Joe Carnahan knows mayhem. He knows Liam Neeson punching a wolf in the face. Maybe he fumbled the characterisation element of his last film a little. Nextwave is the solution.
NB: This film will definitely never happen. Marvel are unlikely to sanction it any time soon, and given the inevitable silliness, fun and obvious brilliance it could result in, it would doubtless be pilloried by critics and subjected to a similar fate to Scott Pilgrim Vs The World.
Future Noir
Director: Luc Besson
Supporting Cast: Liam Neeson
Liam Neeson and Nicolas Cage.
Um.
I swear I had more ideas for this one a second ago. Then I typed 'Liam Neeson and Nicolas Cage' and was overcome by visions wonder. When I first saw Taken it was after a lot of hype, and it wasn't as good as I hoped it would be (it is, essentially, a fairly standard plot enabling a half-hour montage of Liam Neeson kicking terrorists really hard in the shins), so I propose a film as good as the one I had in my head when I sat down to watch Taken.

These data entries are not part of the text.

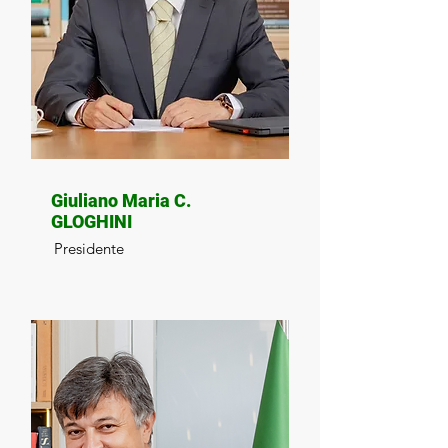
Giuliano Maria C.
GLOGHINI
Presidente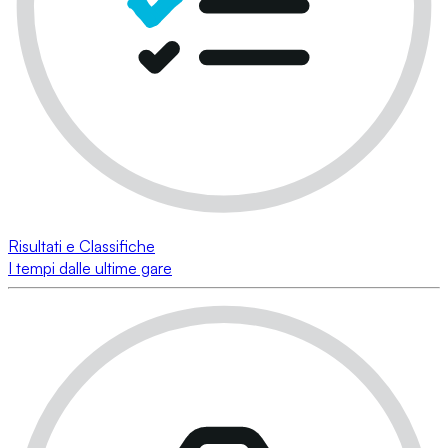
Risultati e Classifiche
I tempi dalle ultime gare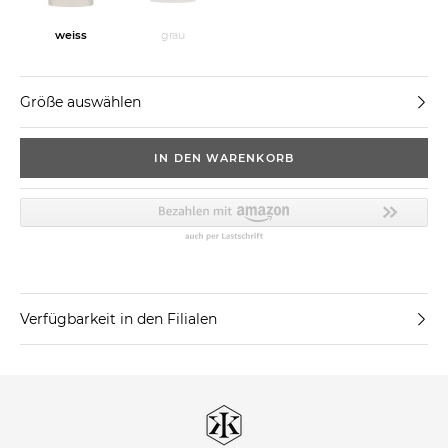
weiss
grau
Größe auswählen
IN DEN WARENKORB
Verfügbarkeit in den Filialen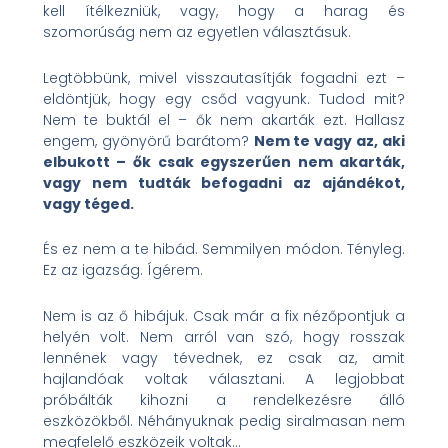
kell ítélkezniük, vagy, hogy a harag és
szomorúság nem az egyetlen választásuk.
Legtöbbünk, mivel visszautasítják fogadni ezt –
eldöntjük, hogy egy csőd vagyunk. Tudod mit?
Nem te buktál el – ők nem akarták ezt. Hallasz
engem, gyönyörű barátom?
Nem te vagy az, aki
elbukott – ők csak egyszerűen nem akarták,
vagy nem tudták befogadni az ajándékot,
vagy téged.
És ez nem a te hibád. Semmilyen módon. Tényleg.
Ez az igazság. Ígérem.
Nem is az ő hibájuk. Csak már a fix nézőpontjuk a
helyén volt. Nem arról van szó, hogy rosszak
lennének vagy tévednek, ez csak az, amit
hajlandóak voltak választani. A legjobbat
próbálták kihozni a rendelkezésre álló
eszközökből. Néhányuknak pedig siralmasan nem
megfelelő eszközeik voltak…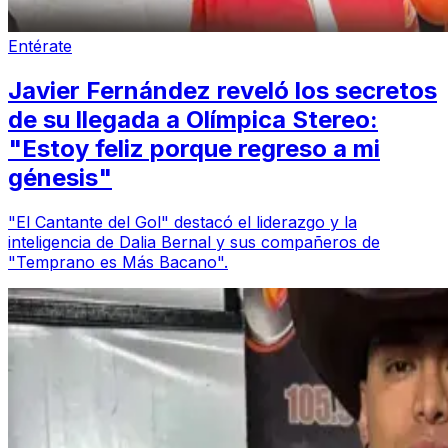
Entérate
Javier Fernández reveló los secretos
de su llegada a Olímpica Stereo:
"Estoy feliz porque regreso a mi
génesis"
"El Cantante del Gol" destacó el liderazgo y la
inteligencia de Dalia Bernal y sus compañeros de
"Temprano es Más Bacano".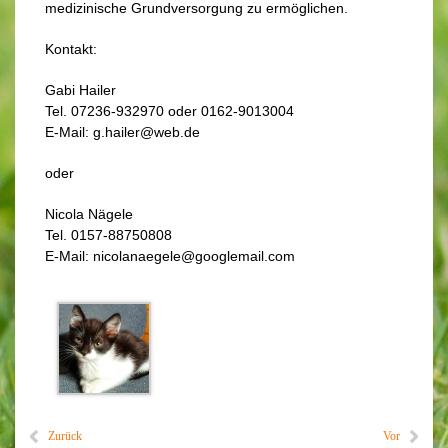
medizinische Grundversorgung zu ermöglichen.
Kontakt:
Gabi Hailer
Tel. 07236-932970 oder 0162-9013004
E-Mail: g.hailer@web.de
oder
Nicola Nägele
Tel. 0157-88750808
E-Mail: nicolanaegele@googlemail.com
Zurück
Vor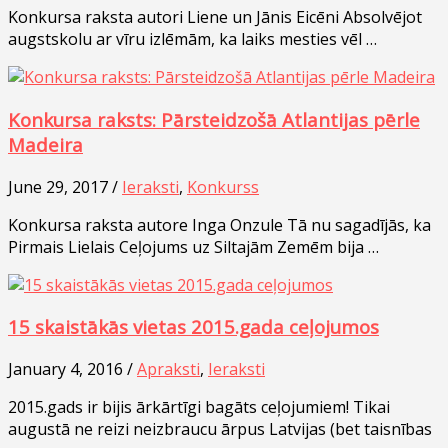
Konkursa raksta autori Liene un Jānis Eicēni Absolvējot
augstskolu ar vīru izlēmām, ka laiks mesties vēl …
Konkursa raksts: Pārsteidzošā Atlantijas pērle
Madeira
June 29, 2017 /
Ieraksti
,
Konkurss
Konkursa raksta autore Inga Onzule Tā nu sagadījās, ka
Pirmais Lielais Ceļojums uz Siltajām Zemēm bija …
15 skaistākās vietas 2015.gada ceļojumos
January 4, 2016 /
Apraksti
,
Ieraksti
2015.gads ir bijis ārkārtīgi bagāts ceļojumiem! Tikai
augustā ne reizi neizbraucu ārpus Latvijas (bet taisnības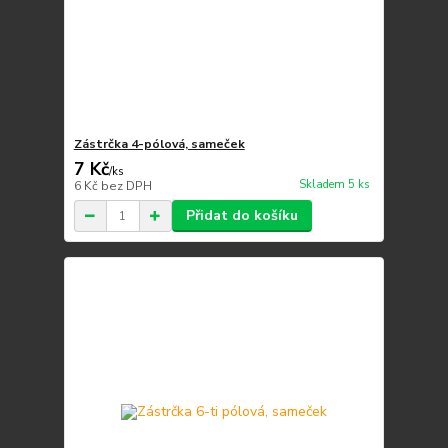
Zástrčka 4-pólová, sameček
7 Kč
/
ks
Skladem 5 ks
6 Kč
bez DPH
Přidat do košíku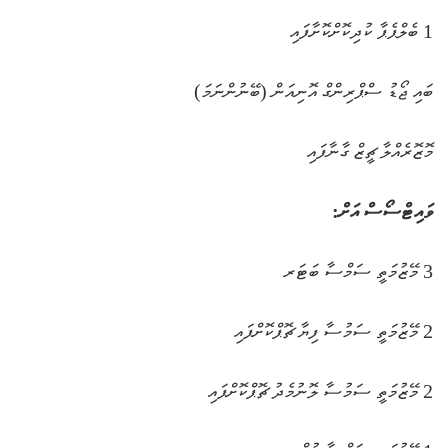
1 ބެލްޕެޕާ ކުދިކޮށްކޮށާފައި
ބައި ޖޯޑު ސްޕްރިންގް އޮނިއަން (ބޭނުންނަމަ)
މޮޒޮރެއްލާ ޗީޒް ގާނާފައި
ވައިޓްސޯސް އަށް:
3 މޭޒުމަތީ ސަމްސާ ބަޓަރ
2 މޭޒުމަތީ ސަމުސާ ފިޔާ ޗޮޕްކޮށްފައި
2 މޭޒުމަތީ ސަމުސާ ލޮނުމެދު ޗޮޕްކޮށްފައި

Trenchcoats, fedoras, smoke and steam laden streets, neon, betrayal and backstabbings. People saying, “I like you kid, you got moxie.” That sort of thing. And also a high bullet deadliness quotient. And an unbearably tense scene involving improvised espionage.
Also I propose a cameo from Halle Berry that goes roughly along the lines of her appearance in The Last Boy Scout.
I don't technically have any ideas for plot, setting or characters yet, but then neither did Pirates Of The Carribean 3 and that still made shitloads of money.
There is no reason to stop here. Hollywood executives may very well be reading this article and stealing ideas from it at this very moment. If you want your brilliant idea stolen, or want to come up with your ideal Nicolas Cage film, then please provide us with your visions below, or use the hashtag #niccagefilms on Twitter.
I will now sit back and await the inevitable suggestion for a film called, “I don't like Nicolas Cage my god how low this website has sunk I am off to Blastr until they too publish something that irks and annoys me”.